“Ravens in the Storm: A Personal History of the 1960s Anti-War Movement”
by Carl Oglesby
2008 by Scribner
Carl Oglesby, former top-security-clearance defense contractor stooge-turned SDS President, writes a personal view of SDS and the movement against the Vietnam War that is insightful, amusing, and cutting. However, Oglesby has a clear bias and it’s hard to know how much of his account (which is largely based on his memory of various heated conversations) is completely fair or accurate. Also, Oglesby’s account ends up being more depressing than inspiring, as he falls into some pessimism about the prospects for movement building in the US, largely based on his experience of SDS cannibalizing itself.
Worth reading though, mostly because it’s a quick and interesting read that cuts through a lot of bullshit about the romantic 60s, and attacks the reality of war and social change with simple and rough words like so many arrows.

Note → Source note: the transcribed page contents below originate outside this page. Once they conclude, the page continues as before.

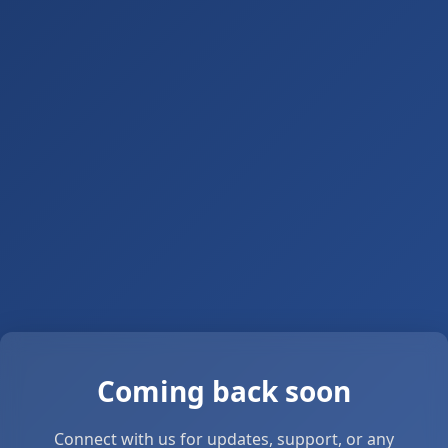
Coming back soon
Connect with us for updates, support, or any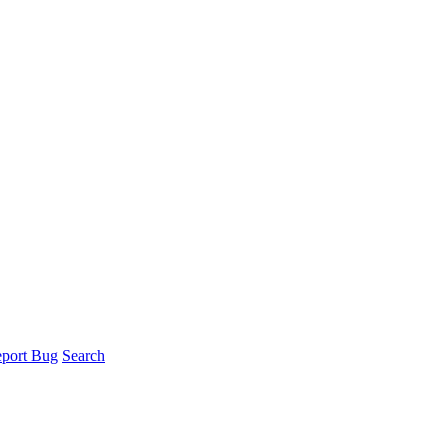
port Bug
Search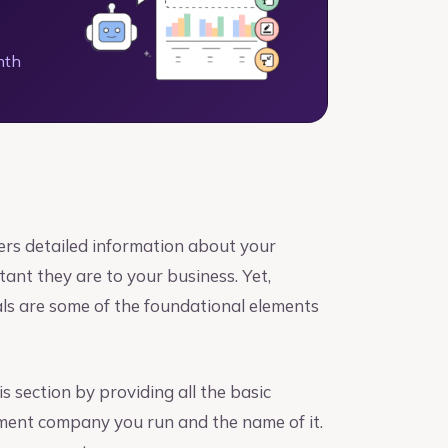
nth
ers detailed information about your
nt they are to your business. Yet,
als are some of the foundational elements
s section by providing all the basic
ement company you run and the name of it.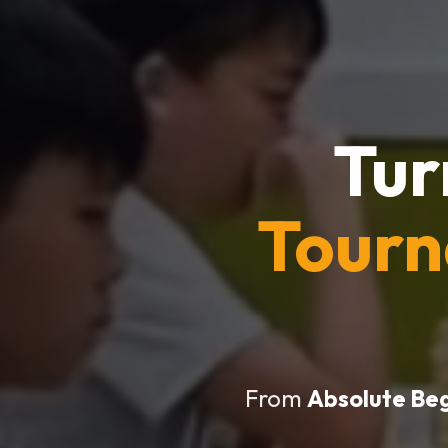
Tur
Tour
From
Absolute Be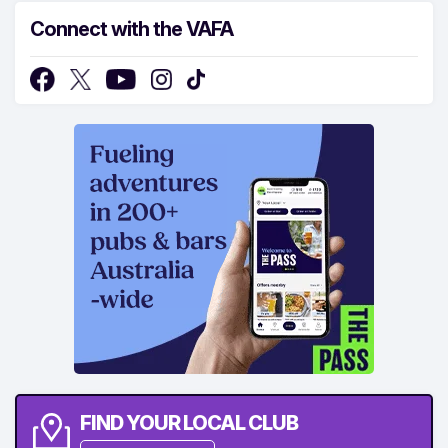
Connect with the VAFA
FIND YOUR LOCAL CLUB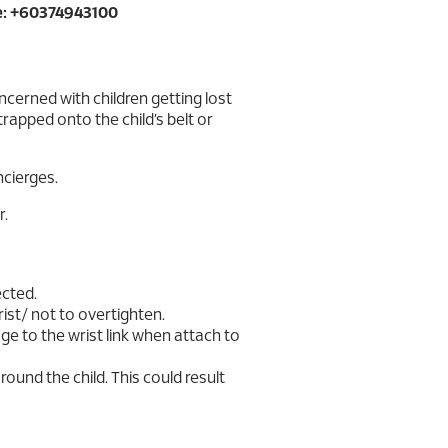
: +60374943100
cerned with children getting lost
strapped onto the child’s belt or
ncierges.
r.
ected.
 wrist/ not to overtighten.
e to the wrist link when attach to
around the child. This could result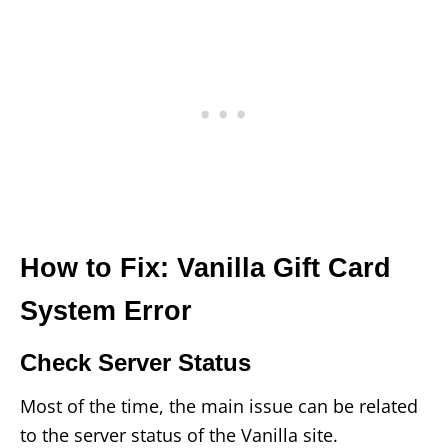
How to Fix: Vanilla Gift Card
System Error
Check Server Status
Most of the time, the main issue can be related
to the server status of the Vanilla site.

Oglesby reviews his rise to power in SDS straight out of working for Bendix Corporation, and how years later this fact was used by the RYM/Weatherman faction to create suspicion and have him expelled from SDS’ National Council (he wasn’t Marxist-Leninist enough). The Weathermen are definitely the villians in this retelling, probably to a highly exaggerated degree, but not for bad reasons when you consider the collapse of democracy within SDS and the self-conscious scuttling of movement building in favor of “raising the stakes”.
He also explores how his relations with his family, including his wife and children, and separately, his Southern family, were strained by his movement activism and non-stop work against the war, and how this related to his strong conviction that the movement needs to appeal to ordinary people who don’t already agree with us, and not alienate them with more-radical-than-thou posturing.
Anyway, it’s worth reading for the SDS history, but don’t expect to be blown away by new inspiration or great new leaps of logic. I’m following this up with reading Cathy Wilkerson’s memoir, David Gilbert’s book No Surrender, and Dan Berger’s Outlaws of America to get a more well-rounded retelling of SDS’ history. I also recommend SDS by Kirkpatrick Sale, which is the most detailed overview.